Is there not danger in this--great danger? I think I understand you,
Mrs. Whitford."

"Yes, doctor, you understand me;" and dropping her voice to a lower
tone, Mrs. Whitford added: "There are wives and mothers and sisters
not a few here to-night whose hearts, though they may wear smiles on
their faces, are ill at ease, and some of them will go home from
these festivities sadder than when they came."

"Right about that," said the doctor to himself as he turned away, a
friend of Mrs. Whitford's having come up at the moment and
interrupted the conversation--" right about that; and you, I greatly
fear, will be one of the number."

"Our friend isn't just herself to-night," remarked Mr. Elliott as he
and Dr. Hillhouse moved across the room. "A little dyspeptic, maybe,
and so inclined to look on the dark side of things. She has little
cause, I should think, to be anxious for her own son or husband. I
never saw Mr. Whitford the worse for wine; and as for Ellis, his
earnest purpose in life, as you so well said just now, will hold him
above the reach of temptation."

"On the contrary, she has cause for great anxiety," returned Dr.
Hillhouse.

"You surprise me. What reason have you for saying this?"
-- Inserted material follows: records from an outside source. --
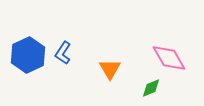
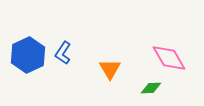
green diamond: rotated 20 degrees clockwise
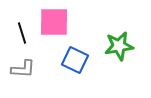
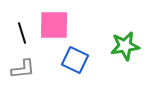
pink square: moved 3 px down
green star: moved 6 px right
gray L-shape: rotated 10 degrees counterclockwise
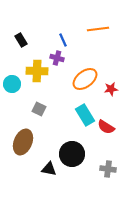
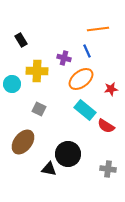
blue line: moved 24 px right, 11 px down
purple cross: moved 7 px right
orange ellipse: moved 4 px left
cyan rectangle: moved 5 px up; rotated 20 degrees counterclockwise
red semicircle: moved 1 px up
brown ellipse: rotated 15 degrees clockwise
black circle: moved 4 px left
"A professional one--a reason grounded in pathology."

"Ah?" and Mr. Elliott looked gravely curious.

"The young man inherits, I fear, a depraved appetite."

"Oh no. I happen to be too well acquainted with his father to accept
that view of the case."

"His father is well enough," replied Dr. Hillhouse, "but as much
could not be said of either of his grandfathers while living. Both
drank freely, and one of them died a confirmed drunkard."

"If the depraved appetite has not shown itself in the children, it
will hardly trouble the grandchildren," said Mr. Elliott. "Your fear
is groundless, doctor. If Ellis were my son, I should feel no
particular anxiety about him."

"If he were your son," replied Dr. Hillhouse, "I am not so sure
about your feeling no concern. Our personal interest in a thing is
apt to give it a new importance. But you are mistaken as to the
breaking of hereditary influences in the second generation. Often
hereditary peculiarities will show themselves in the third and
fourth generation. It is no uncommon thing to see the grandmother's
red hair reappear in her granddaughter, though her own child's hair
was as black as a raven's wing. A crooked toe, a wart, a
malformation, an epileptic tendency, a swart or fair complexion, may
disappear in all the children of a family, and show itself again in
the grand-or great-grandchildren. Mental and moral conditions
reappear in like manner. In medical literature we have many curious
illustrations of this law of hereditary transmission and its strange
freaks and anomalies."

"They are among the curiosities of your literature," said Mr.
Elliott, speaking as though not inclined to give much weight to the
doctor's views--"the exceptional and abnormal things that come under
professional notice."

"The law of hereditary transmission," replied Dr. Hillhouse, "is as
certain in its operation as the law of gravity. You may disturb or
impede or temporarily suspend the law, but the moment you remove the
impediment the normal action goes on, and the result is sure. Like
produces like--that is the law. Always the cause is seen in the
effect, and its character, quality and good or evil tendencies are
sure to have a rebirth and a new life. It is under the action of
this law that the child is cursed by the parent with the evil and
sensual things he has made a part of himself through long
indulgence."

There came at this moment a raid upon Mr. Elliott by three or four
ladies, members of his congregation, who surrounded him and Dr.
Hillhouse, and cut short their conversation.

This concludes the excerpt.